··· Information shown

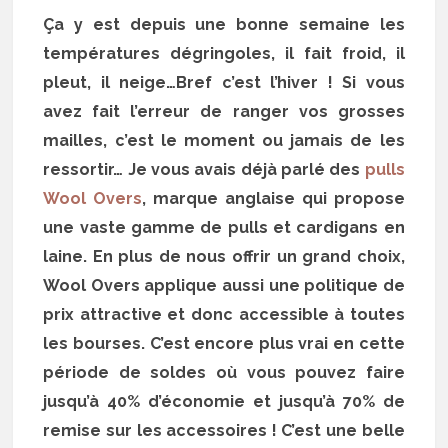
Ça y est depuis une bonne semaine les
températures dégringoles, il fait froid, il
pleut, il neige…Bref c’est l’hiver ! Si vous
avez fait l’erreur de ranger vos grosses
mailles, c’est le moment ou jamais de les
ressortir… Je vous avais déjà parlé des
pulls
Wool Overs
, marque anglaise qui propose
une vaste gamme de pulls et cardigans en
laine. En plus de nous offrir un grand choix,
Wool Overs applique aussi une politique de
prix attractive et donc accessible à toutes
les bourses. C’est encore plus vrai en cette
période de soldes où vous pouvez faire
jusqu’à 40% d’économie et jusqu’à 70% de
remise sur les accessoires ! C’est une belle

······

◆ **What you have to do**:
State how many lines in the entries above include the word "Wool"; reply with the number alone.

◆ **Exercise result**:
2